__Work instruction__.
From the records below, extract only the lines running from the line with "Identify the click" to the line with "ruizimport.cl@gmail.com (187, 668)", both lines included, reproducing them exactly.

__Records for this task__.

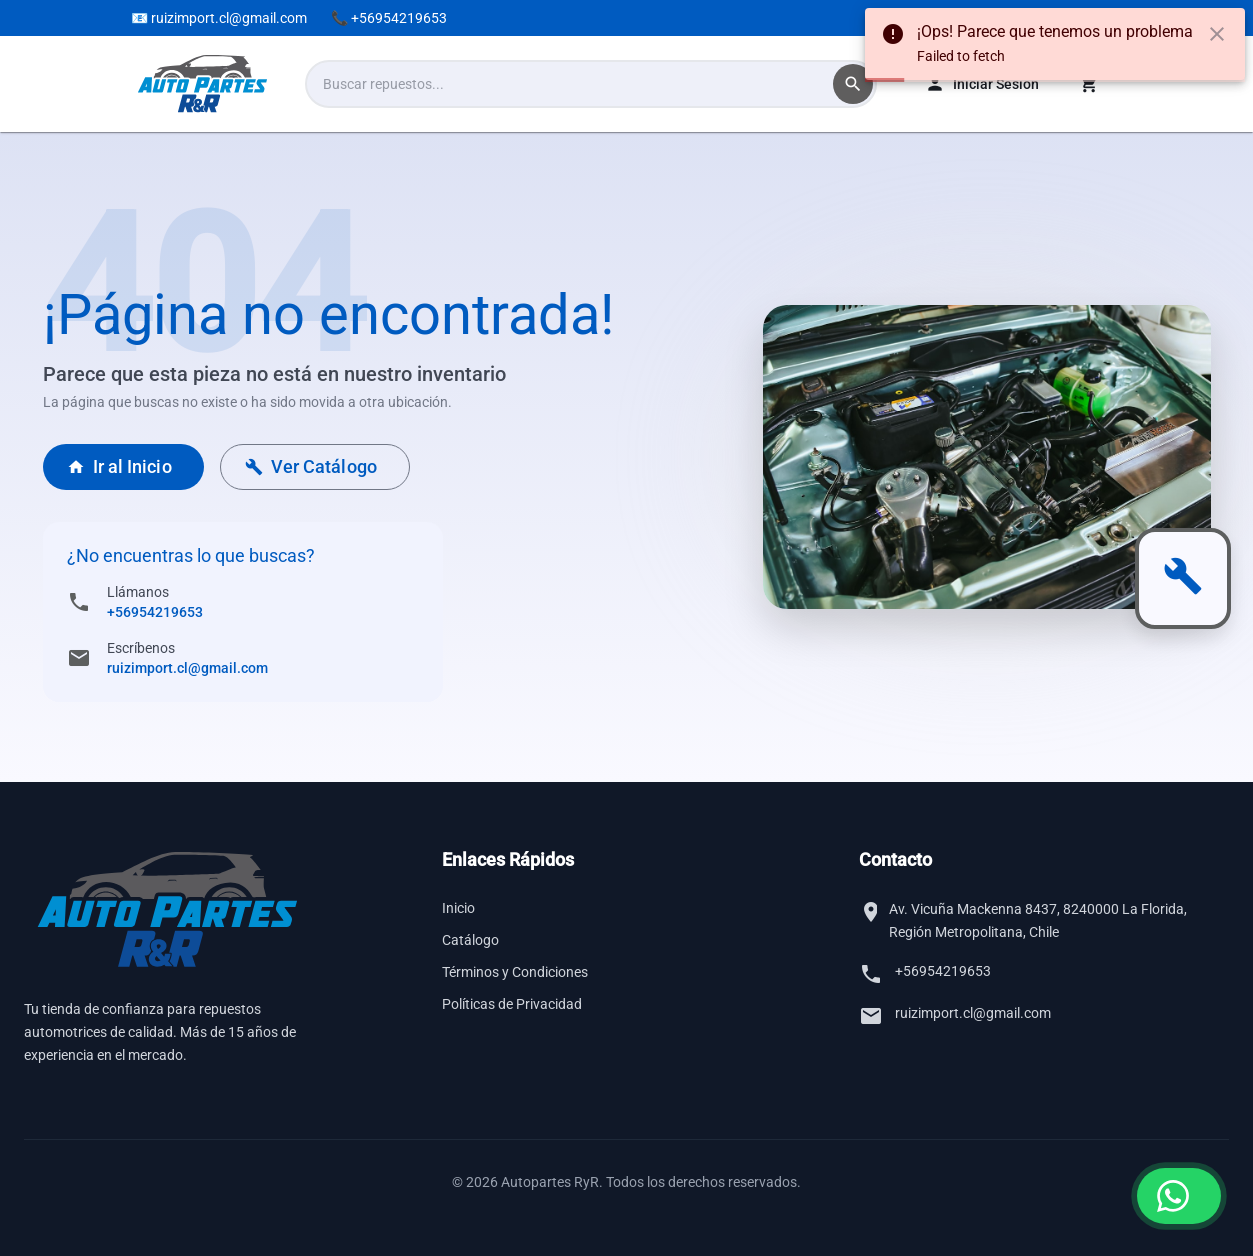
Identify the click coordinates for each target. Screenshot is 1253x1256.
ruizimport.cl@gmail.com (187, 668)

---

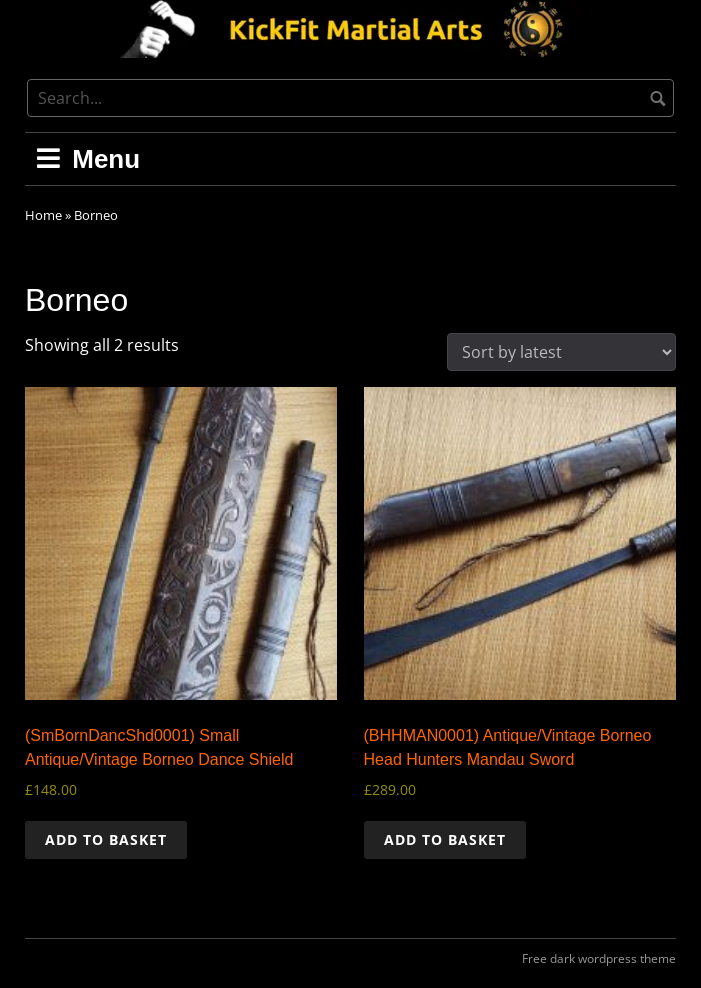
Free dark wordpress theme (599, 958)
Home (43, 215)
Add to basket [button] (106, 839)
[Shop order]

__Result of this exercise__.
Identify the click coordinates for each target. Screenshot is 1253x1256.
ruizimport.cl@gmail.com (187, 668)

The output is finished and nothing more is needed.